Mammalian cells express two oligosaccharyltransferase complexes, STT3A and STT3B, that have distinct roles in N-linked glycosylation. The STT3A complex interacts directly with the protein translocation channel to mediate glycosylation of proteins using an N-terminal-to-C-terminal scanning mechanism. N-linked glycosylation of proteins in budding yeast has been assumed to be a cotranslational reaction. We have compared glycosylation of several glycoproteins in yeast and mammalian cells.
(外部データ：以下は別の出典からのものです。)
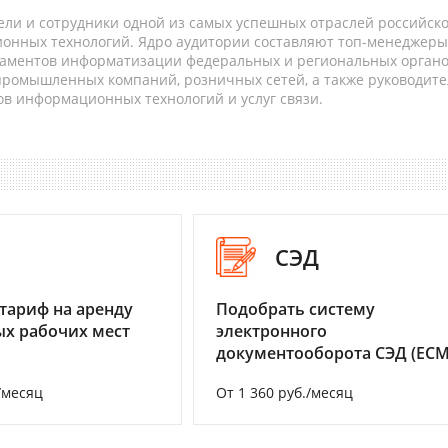
ели и сотрудники одной из самых успешных отраслей российск
онных технологий. Ядро аудитории составляют топ-менеджеры
таментов информатизации федеральных и региональных орган
 промышленных компаний, розничных сетей, а также руководите
в информационных технологий и услуг связи.
I
СЭД
тариф на аренду
Подобрать систему
х рабочих мест
электронного
документооборота СЭД (ECM
/месяц
От 1 360 руб./месяц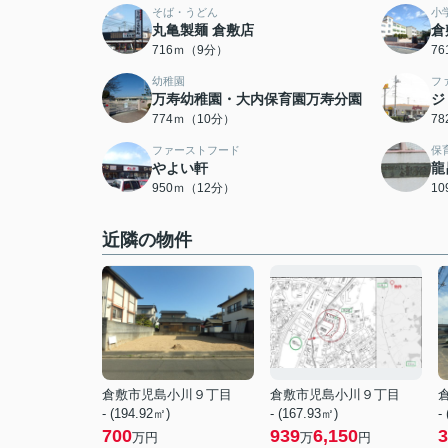
そば・うどん
小
丸亀製麺 倉敷店
倉
716ｍ（9分）
7
幼稚園
フ
万寿幼稚園・大内保育園万寿分園
ジ
774ｍ（10分）
7
ファーストフード
保
やよい軒
龍
950ｍ（12分）
1
近隣の物件
倉敷市児島小川９丁目
倉敷市児島小川９丁目
- (194.92㎡)
- (167.93㎡)
-
700
939
6,150
3
万円
万
円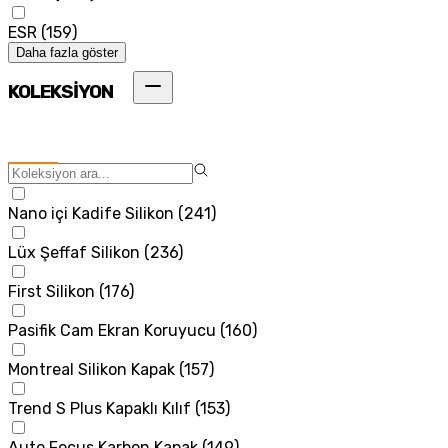
ESR
(
159
)
Daha fazla göster
KOLEKSİYON
Nano içi Kadife Silikon
(
241
)
Lüx Şeffaf Silikon
(
236
)
First Silikon
(
176
)
Pasifik Cam Ekran Koruyucu
(
160
)
Montreal Silikon Kapak
(
157
)
Trend S Plus Kapaklı Kılıf
(
153
)
Auto Focus Karbon Kapak
(
149
)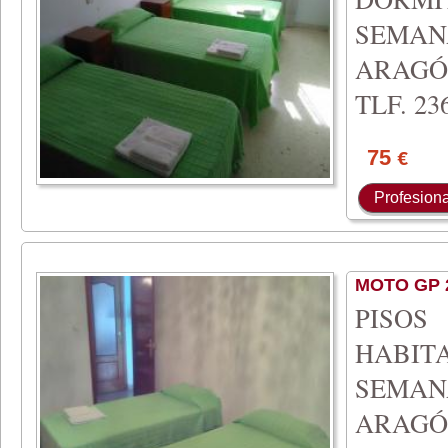
SEMA
ARAGÓ
TLF. 236
75
€
Profesiona
MOTO GP 
PISO
HABIT
SEMA
ARAGÓ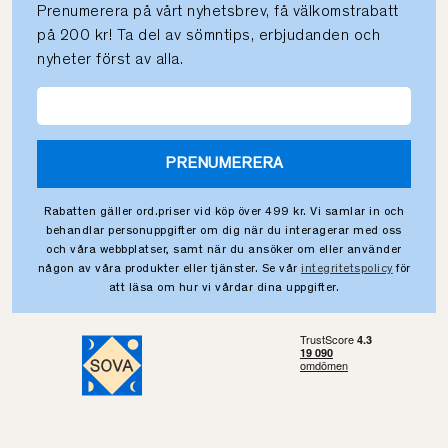
Prenumerera på vårt nyhetsbrev, få välkomstrabatt
på 200 kr! Ta del av sömntips, erbjudanden och
nyheter först av alla.
PRENUMERERA
Rabatten gäller ord.priser vid köp över 499 kr. Vi samlar in och
behandlar personuppgifter om dig när du interagerar med oss
och våra webbplatser, samt när du ansöker om eller använder
någon av våra produkter eller tjänster. Se vår
integritetspolicy
för
att läsa om hur vi vårdar dina uppgifter.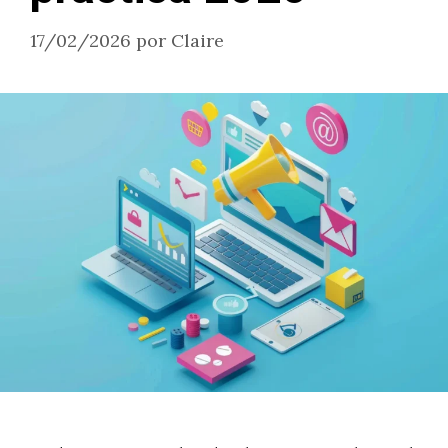
17/02/2026
por
Claire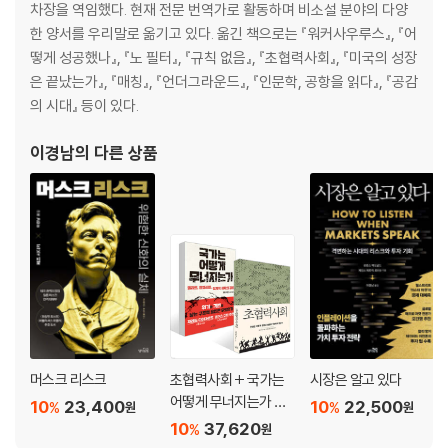
25 워털루
차장을 역임했다. 현재 전문 번역가로 활동하며 비소설 분야의 다양
26 공판
한 양서를 우리말로 옮기고 있다. 옮긴 책으로는 『워커사우루스』, 『어
27 환영받는 영웅
떻게 성공했나』, 『노 필터』, 『규칙 없음』, 『초협력사회』, 『미국의 성장
28 블랙 스완
은 끝났는가』, 『매칭』, 『언더그라운드』, 『인문학, 공항을 읽다』, 『공감
의 시대』 등이 있다.
감사의 말/ 화웨이 기업 지배 구조/ 사건 연표/ 더 읽어볼 자료들/ 사진 출
처/ 주/ 찾아보기
이경남
의 다른 상품
머스크 리스크
초협력사회 + 국가는
시장은 알고 있다
어떻게 무너지는가 세
10
23,400
10
22,500
%
%
원
원
트
10
37,620
%
원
Prosaposin, a cysteine-rich protein that contains STT3A-dependent glycosylation sites, is poorly glycosylated in yeast cells and STT3A-deficient human cells. In contrast, a protein with extreme C-terminal glycosylation sites was efficiently glycosylated in yeast by a posttranslocational mechanism. Posttranslocational glycosylation was also observed for carboxypeptidase Y-derived reporter proteins that contain closely spaced acceptor sites. A comparison of two recent protein structures indicates that the yeast OST is unable to interact with the yeast heptameric Sec complex via an evolutionarily conserved interface due to occupation of the OST binding site by the Sec63 protein. The efficiency of glycosylation in yeast is not enhanced for proteins that are translocated by the Sec61 or Ssh1 translocation channels instead of the Sec complex. We conclude that N-linked glycosylation and protein translocation are not directly coupled in yeast cells.